Strategies for cost reduction¶

In most scenarios, the primary cost from using BigQuery is data usage billed from running queries against a dataset. Optimizing your queries can help lower costs and improve the performance of dashboards and reports—Google has several well-documented suggestions (1, 2), and we provide some Dimensions-specific examples below.

Minimize outputs¶

Keep a close eye on which data from your queries is actually being put to use in your visualizations, and trim any extraneous information being returned. For example, imagine we’re evaluating a journal that has published, say, 3101 papers since 2010. Is that a lot? We can provide some context by counting how many papers have been published at all journals:

SELECT journal.id, journal.title, COUNT(id) as totcount
FROM `dimensions-ai.data_analytics.publications`
WHERE  year>=2010 AND
    type='article'
GROUP BY journal.id, journal.title

This uses 2.79 GB of data and returns results like this:

id	title	totcount
jour.1049388	Journal of Bioprocessing & Biotechniques	297
jour.1052310	Vibrant Virtual Brazilian Anthropology	377
…	(73,627 more rows)	…

However, if we’re just building a “total papers since 2010” histogram, all those titles aren’t being used for anything. We can change our query to omit titles:

SELECT journal.id, COUNT(id) as totcount
FROM `dimensions-ai.data_analytics.publications`
WHERE  year>=2010 AND
    type='article'
GROUP BY journal.id

This reduces data usage to 1.66 GB, a 41 percent reduction. Note that we also don’t need to return the journal.id field in this example, but removing it will not reduce data usage since the ID is still needed in the GROUP BY clause.

Combine multiple queries¶

If two separate (but similar) queries power different charts in your dashboard, you can probably cut costs in half by reducing the number of queries. As you build out more visualizations, keep an eye out for ways to append more fields onto existing data sources, rather than creating new ones. Imagine you are collecting overall measurements across all journals. It may start with a query like this, to tally all publications and citations:

SELECT journal.id AS journal_id, journal.title AS journal_title,
    COUNT(DISTINCT p.id) AS tot_pubs,
    SUM(ARRAY_LENGTH(p.citations)) AS tot_cit,
FROM `dimensions-ai.data_analytics.publications` p
WHERE p.year >= 2010
    AND p.journal.id IS NOT NULL
GROUP BY 1,2
ORDER BY 3 DESC, 4 DESC, 1

This requires 2.77 GB of data usage and returns results in which each row lists a journal’s ID and title, plus their total publications and total citations.
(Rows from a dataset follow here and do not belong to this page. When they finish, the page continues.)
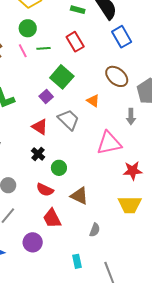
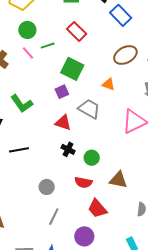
brown ellipse: (117, 76) -> (125, 55), turned -55
purple square: (46, 96) -> (62, 92), turned 32

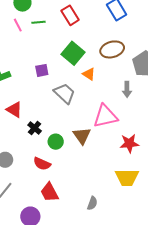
green square: (72, 69) -> (73, 53), moved
red triangle: (63, 123) -> (14, 110), moved
brown triangle: (118, 180) -> (82, 136), moved, turned 30

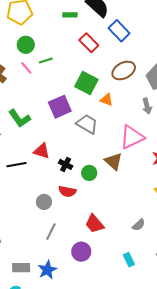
red rectangle: (70, 15) -> (89, 43), moved
purple square: (42, 70) -> (60, 107), size x1.6
red semicircle: (42, 164) -> (67, 191), moved
gray semicircle: (92, 203) -> (139, 225), turned 40

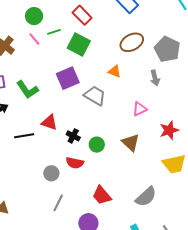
red rectangle: (89, 43) -> (82, 15), moved
green square: (86, 83) -> (79, 44), moved
pink triangle: (132, 137) -> (140, 109), size x0.6
brown triangle: (113, 161) -> (131, 143), moved
gray semicircle: (139, 225) -> (146, 197), size x1.6

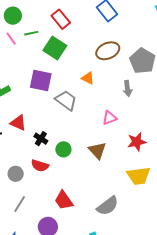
purple square: (68, 78) -> (41, 81), turned 30

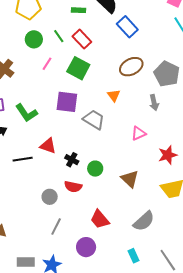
green line: (31, 33) -> (59, 36), moved, turned 72
pink line: (11, 39) -> (47, 64), moved, turned 72
orange triangle: (88, 78) -> (114, 96), turned 32
brown triangle: (97, 150) -> (130, 179), moved

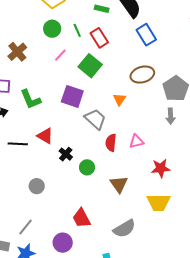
gray arrow: (154, 103) -> (171, 116), moved
red semicircle: (73, 187) -> (111, 143), moved, turned 72
gray line: (56, 227) -> (26, 227), moved

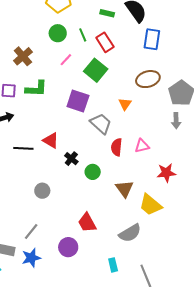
blue rectangle: (146, 35) -> (152, 39), turned 40
green L-shape: (30, 99) -> (36, 89), moved, turned -65
yellow trapezoid: (159, 202) -> (150, 205), moved, turned 40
Then, farther down in a dashboard, perhaps you create another query for summing Altmetric attention scores:

SELECT journal.id AS journal_id, journal.title AS journal_title,
    SUM(IFNULL(altmetrics.score, 0)) as tot_altmetrics,
FROM `dimensions-ai.data_analytics.publications` p
WHERE p.year >= 2010
    AND p.journal.id IS NOT NULL
GROUP BY 1,2
ORDER BY 3 DESC, 1

This adds another 2.1 GB of data usage to the dashboard, with each row of this separate data source listing a journal’s ID, total, and cumulative Altmetric scores.

As written, these two queries account for 4.87 GB of data usage. However, the first query can be modified to cover both use cases, like this:

SELECT journal.id AS journal_id, journal.title AS journal_title,
    COUNT(DISTINCT p.id) AS tot_pubs,
    SUM(ARRAY_LENGTH(p.citations)) AS tot_cit,
    SUM(IFNULL(altmetrics.score, 0)) as tot_altmetrics
FROM `dimensions-ai.data_analytics.publications` p
WHERE p.year >= 2010
    AND p.journal.id IS NOT NULL
GROUP BY 1,2
ORDER BY 3 DESC, 4 DESC, 1

This returns one row for each journal, including total publications, total citations, and the cumulative Altmetric attention score for all journal articles going back to 2010—with total data usage of 2.84 GB, a 42 percent reduction.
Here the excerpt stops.